TASK DESCRIPTION: From the first line to the last, repeat the data exactly and drop the pictures.

- Opening Delimiter -

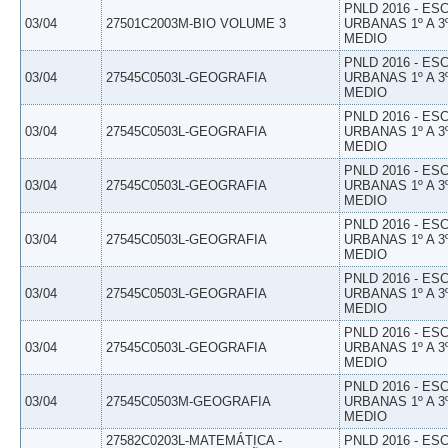
PNLD 2016 - E
03/04
27501C2003M-BIO VOLUME 3
URBANAS 1º A 3
MEDIO
PNLD 2016 - E
03/04
27545C0503L-GEOGRAFIA
URBANAS 1º A 3
MEDIO
PNLD 2016 - E
03/04
27545C0503L-GEOGRAFIA
URBANAS 1º A 3
MEDIO
PNLD 2016 - E
03/04
27545C0503L-GEOGRAFIA
URBANAS 1º A 3
MEDIO
PNLD 2016 - E
03/04
27545C0503L-GEOGRAFIA
URBANAS 1º A 3
MEDIO
PNLD 2016 - E
03/04
27545C0503L-GEOGRAFIA
URBANAS 1º A 3
MEDIO
PNLD 2016 - E
03/04
27545C0503L-GEOGRAFIA
URBANAS 1º A 3
MEDIO
PNLD 2016 - E
03/04
27545C0503M-GEOGRAFIA
URBANAS 1º A 3
MEDIO
27582C0203L-MATEMÁTICA -
PNLD 2016 - E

- Closing Delimiter -

REPLY TO THE EXERCISE:
PNLD 2016 - E
03/04
27501C2003M-BIO VOLUME 3
URBANAS 1º A 3
MEDIO
PNLD 2016 - E
03/04
27545C0503L-GEOGRAFIA
URBANAS 1º A 3
MEDIO
PNLD 2016 - E
03/04
27545C0503L-GEOGRAFIA
URBANAS 1º A 3
MEDIO
PNLD 2016 - E
03/04
27545C0503L-GEOGRAFIA
URBANAS 1º A 3
MEDIO
PNLD 2016 - E
03/04
27545C0503L-GEOGRAFIA
URBANAS 1º A 3
MEDIO
PNLD 2016 - E
03/04
27545C0503L-GEOGRAFIA
URBANAS 1º A 3
MEDIO
PNLD 2016 - E
03/04
27545C0503L-GEOGRAFIA
URBANAS 1º A 3
MEDIO
PNLD 2016 - E
03/04
27545C0503M-GEOGRAFIA
URBANAS 1º A 3
MEDIO
27582C0203L-MATEMÁTICA -
PNLD 2016 - E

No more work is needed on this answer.